According to Zaunbrecher, the bank’s compensation and incentive structure “does not reward retail employees for opening unauthorized accounts, nor does it give them sales quotas or product-specific targets.”
Zaunbrecher said that the bank’s controls are “designed to prevent and detect unauthorized account openings.” Zaunbrecher added the bank “claws back” compensation from employees for accounts that are unused or closed shortly after they were opened.
In defending itself against the CFPB’s claims, Fifth Third admits that some of its former employees did open unauthorized accounts in customers’ names between 2010 and 2016.
According to Fifth Third, less than 100 employees opened approximately 1,100 unauthorized accounts over that six-year period.
“After an investigation spanning more than three years and involving nearly half a billion pieces of data produced by the bank, the CFPB has not informed us of any unauthorized accounts beyond the fewer than 1,100 accounts that the bank itself identified out of 10 million – or approximately 0.01% of accounts opened between 2010 and 2016,” Zaunbrecher said.
“These accounts involved less than $30,000 in improper customer charges that were ultimately waived or reimbursed to customers years ago,” Zaunbrecher added. “While even a single unauthorized account is one too many, we took appropriate and decisive action to address each situation.”
According to the bank, between 2010 and 2016, 96 employees were terminated or resigned for opening accounts that the bank deemed suspicious or didn’t meet the bank’s standards for quality and customer usage.
During that time, the bank had more than 27,000 employees serving in customer-facing roles.
Additionally, the bank claims it received just 424 complaints regarding unauthorized accounts from more than 10 million customer accounts over that six-year period.
The bank claims that this indicates that “misconduct was the exception, not the expectation.”
The CFPB claims that Fifth Third’s remediation efforts for the affected customers were insufficient, a claim the bank also disputes.

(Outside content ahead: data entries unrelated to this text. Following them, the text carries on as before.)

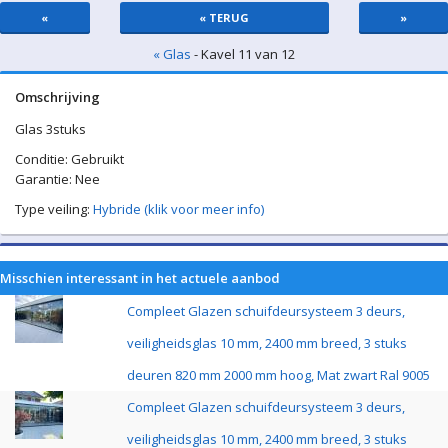
«
« TERUG
»
« Glas
- Kavel 11 van 12
Omschrijving
Glas 3stuks
Conditie: Gebruikt
Garantie: Nee
Type veiling:
Hybride (klik voor meer info)
Misschien interessant in het actuele aanbod
Compleet Glazen schuifdeursysteem 3 deurs,
veiligheidsglas 10 mm, 2400 mm breed, 3 stuks
deuren 820 mm 2000 mm hoog, Mat zwart Ral 9005
Compleet Glazen schuifdeursysteem 3 deurs,
veiligheidsglas 10 mm, 2400 mm breed, 3 stuks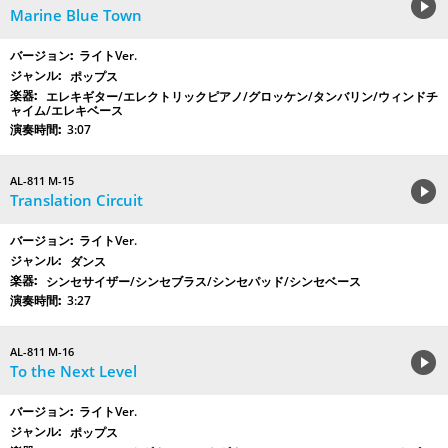
Marine Blue Town
ライトVer.
ポップス
エレキギター/エレクトリックピアノ/グロッケン/タンバリン/ウィンドチ
ャイム/エレキベース
3:07
AL-811 M-15
Translation Circuit
ライトVer.
ダンス
シンセサイザー/シンセブラス/シンセパッド/シンセベース
3:27
AL-811 M-16
To the Next Level
ライトVer.
ポップス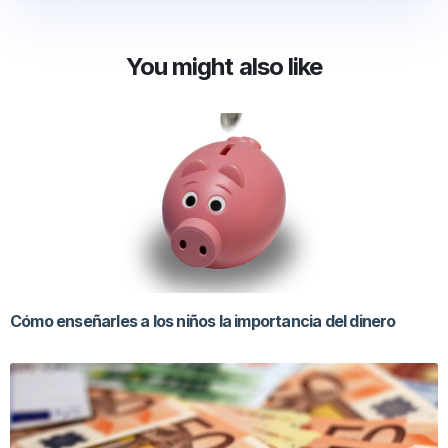
You might also like
Cómo enseñarles a los niños la importancia del dinero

It should also be noted that the scope of the Fifth Third fake account problem appears to be much smaller than the one that has plagued Wells Fargo for the last several years. In its lawsuit, the CFPB does not indicate the size or scope of the problem at Fifth Third.
Wells Fargo’s fake account scandal stemmed from 5,000 Wells Fargo employees opening two million fake accounts in order to receive sales bonuses. Fifth Third is also smaller than Wells Fargo.
Fifth Third has branches in Kentucky, Indiana, Michigan, Illinois, Florida, Tennessee, West Virginia, Georgia and North Carolina, whereas Wells Fargo is nationwide.
The CFPB seeks an injunction to “stop Fifth Third’s unlawful conduct, redress for affected consumers, and the imposition of a civil money penalty.” The bureau also wants to see the bank ordered to “correct harmful consumer-reporting-agency information, including but not limited to correction of any harmful trade lines on consumer-credit reports resulting from unauthorized consumer-financial accounts and services.”
Fifth Third, meanwhile, said it will move for a quick trial.
“The bank is confident that it has treated its customers fairly,” Zaunbrecher said. “When a federal court examines the evidence, we believe it will agree with Fifth Third that this is a limited and historical event. The bank will press for an early trial.”